**Task item**
Reproduce the records that follow without alteration, apart from removing the pictures.

**Task data**
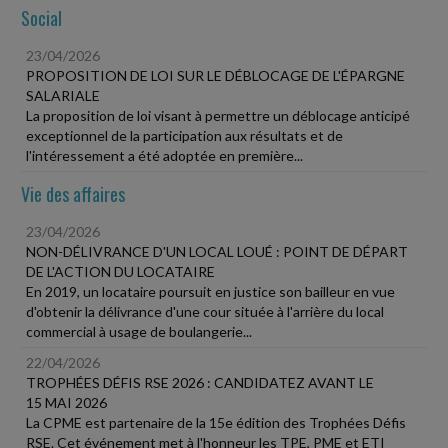
Social
23/04/2026
PROPOSITION DE LOI SUR LE DÉBLOCAGE DE L'ÉPARGNE
SALARIALE
La proposition de loi visant à permettre un déblocage anticipé
exceptionnel de la participation aux résultats et de
l'intéressement a été adoptée en première...
Vie des affaires
23/04/2026
NON-DÉLIVRANCE D'UN LOCAL LOUÉ : POINT DE DÉPART
DE L'ACTION DU LOCATAIRE
En 2019, un locataire poursuit en justice son bailleur en vue
d'obtenir la délivrance d'une cour située à l'arrière du local
commercial à usage de boulangerie...
22/04/2026
TROPHÉES DÉFIS RSE 2026 : CANDIDATEZ AVANT LE
15 MAI 2026
La CPME est partenaire de la 15e édition des Trophées Défis
RSE. Cet événement met à l'honneur les TPE, PME et ETI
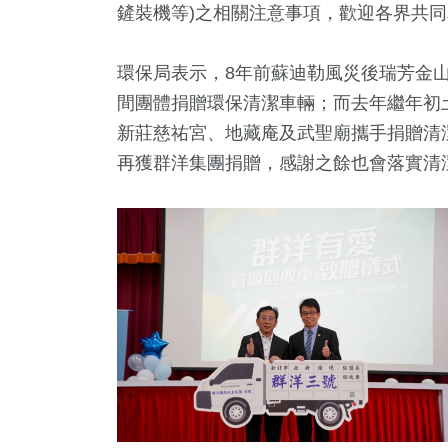
鏟裝機等)之相關注意事項，歡迎各界共
環保局表示，8年前蘇迪勒風災後瑞芳金山
間團體捐贈環保清潔車輛；而去年繼年初
新莊慈祐宮、地藏庵及武聖廟攜手捐贈清
再獲群洋集團捐贈，感謝之餘也會落實清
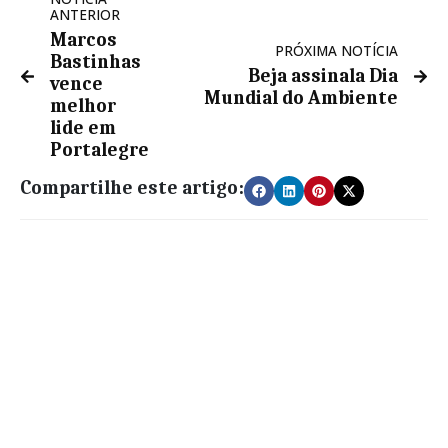
ANTERIOR
Marcos
PRÓXIMA NOTÍCIA
Bastinhas
Beja assinala Dia
vence
Mundial do Ambiente
melhor
lide em
Portalegre
Compartilhe este artigo:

**Answer area**
Social
23/04/2026
PROPOSITION DE LOI SUR LE DÉBLOCAGE DE L'ÉPARGNE
SALARIALE
La proposition de loi visant à permettre un déblocage anticipé
exceptionnel de la participation aux résultats et de
l'intéressement a été adoptée en première...
Vie des affaires
23/04/2026
NON-DÉLIVRANCE D'UN LOCAL LOUÉ : POINT DE DÉPART
DE L'ACTION DU LOCATAIRE
En 2019, un locataire poursuit en justice son bailleur en vue
d'obtenir la délivrance d'une cour située à l'arrière du local
commercial à usage de boulangerie...
22/04/2026
TROPHÉES DÉFIS RSE 2026 : CANDIDATEZ AVANT LE
15 MAI 2026
La CPME est partenaire de la 15e édition des Trophées Défis
RSE. Cet événement met à l'honneur les TPE, PME et ETI
鏟裝機等)之相關注意事項，歡迎各界共
環保局表示，8年前蘇迪勒風災後瑞芳金山
間團體捐贈環保清潔車輛；而去年繼年初
新莊慈祐宮、地藏庵及武聖廟攜手捐贈清
再獲群洋集團捐贈，感謝之餘也會落實清
ANTERIOR
Marcos
PRÓXIMA NOTÍCIA
Bastinhas
Beja assinala Dia
vence
Mundial do Ambiente
melhor
lide em
Portalegre
Compartilhe este artigo:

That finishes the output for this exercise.